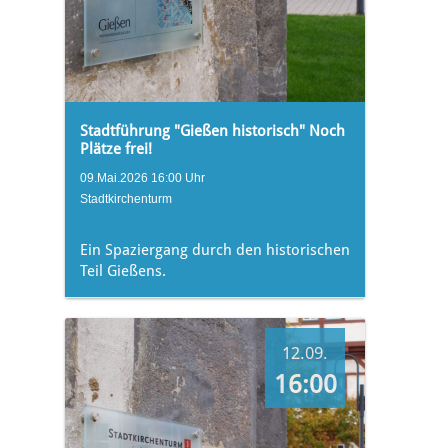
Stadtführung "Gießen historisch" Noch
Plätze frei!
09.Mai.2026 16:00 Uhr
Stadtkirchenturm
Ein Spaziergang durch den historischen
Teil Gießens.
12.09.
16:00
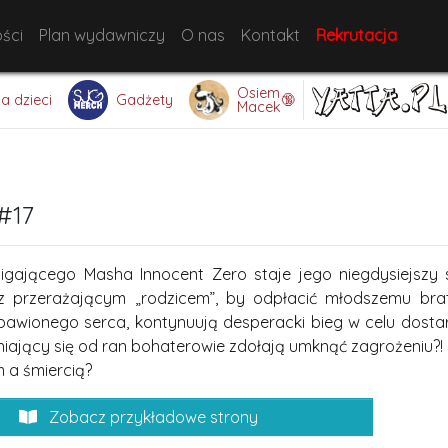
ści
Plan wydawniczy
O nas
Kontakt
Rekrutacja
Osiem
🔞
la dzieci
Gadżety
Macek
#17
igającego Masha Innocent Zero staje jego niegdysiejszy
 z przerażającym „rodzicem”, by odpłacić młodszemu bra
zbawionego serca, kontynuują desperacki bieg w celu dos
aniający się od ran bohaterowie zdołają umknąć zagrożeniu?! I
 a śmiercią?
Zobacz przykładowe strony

──────────

» **What to work on**
Produce the entries again, word for word, without any of their pictures.

» **Completed task**
Stadtführung "Gießen historisch" Noch
Plätze frei!
09.Mai.2026 16:00 Uhr
Stadtkirchenturm
Ein Spaziergang durch den historischen
Teil Gießens.
12.09.
16:00
ści
Plan wydawniczy
O nas
Kontakt
Rekrutacja
Osiem
🔞
la dzieci
Gadżety
Macek
#17
igającego Masha Innocent Zero staje jego niegdysiejszy
 z przerażającym „rodzicem”, by odpłacić młodszemu bra
zbawionego serca, kontynuują desperacki bieg w celu dos
aniający się od ran bohaterowie zdołają umknąć zagrożeniu?! I
 a śmiercią?
Zobacz przykładowe strony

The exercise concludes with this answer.